§ **Page images and extracted text**:
★ ★ ★ ★ ★
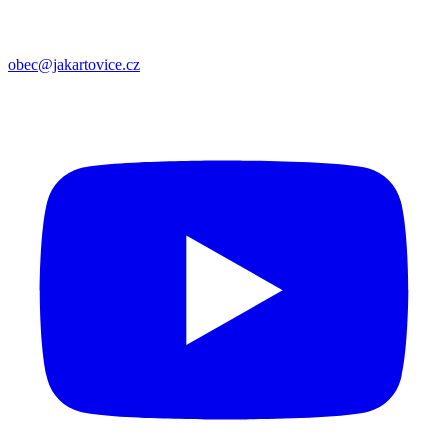
obec@jakartovice.cz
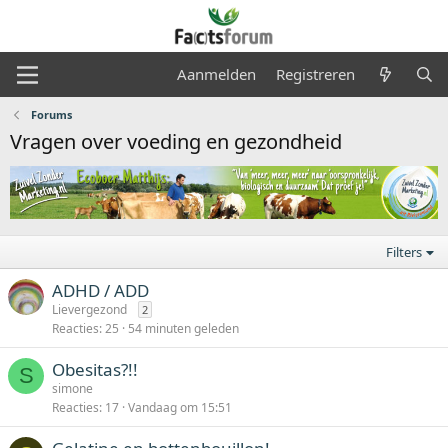
Aanmelden
Registreren
Forums
Vragen over voeding en gezondheid
Filters
ADHD / ADD
Lievergezond
2
Reacties
25
54 minuten geleden
Obesitas?!!
S
simone
Reacties
17
Vandaag om 15:51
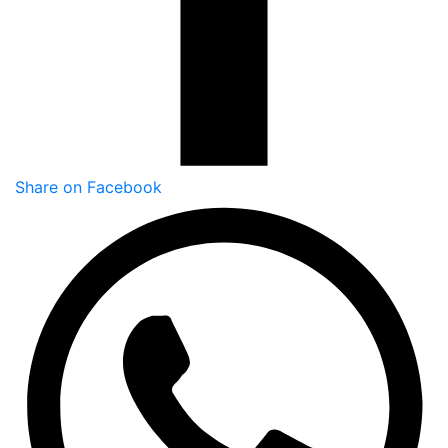
Share on Facebook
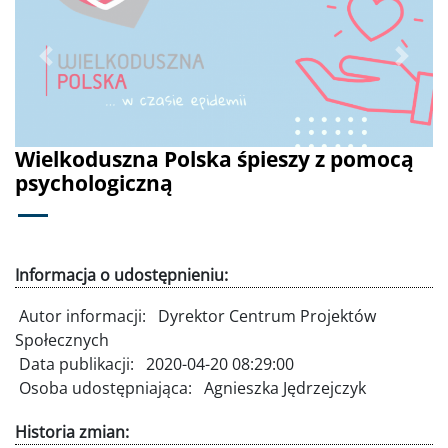
Poprzednie
Dalej
Wielkoduszna Polska śpieszy z pomocą
psychologiczną
Informacja o udostępnieniu:
Autor informacji:
Dyrektor Centrum Projektów
Społecznych
Data publikacji:
2020-04-20 08:29:00
Osoba udostępniająca:
Agnieszka Jędrzejczyk
Historia zmian:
★ ★ ★ ★ ★
§ **TASK REQUIREMENTS**: An exact retyping of each record, with no pictures, is the answer required.

§ **ANSWER**:
obec@jakartovice.cz
Aanmelden
Registreren
Forums
Vragen over voeding en gezondheid
Filters
ADHD / ADD
Lievergezond
2
Reacties
25
54 minuten geleden
Obesitas?!!
S
simone
Reacties
17
Vandaag om 15:51
Share on Facebook
Poprzednie
Dalej
Wielkoduszna Polska śpieszy z pomocą
psychologiczną
Informacja o udostępnieniu:
Autor informacji:
Dyrektor Centrum Projektów
Społecznych
Data publikacji:
2020-04-20 08:29:00
Osoba udostępniająca:
Agnieszka Jędrzejczyk
Historia zmian:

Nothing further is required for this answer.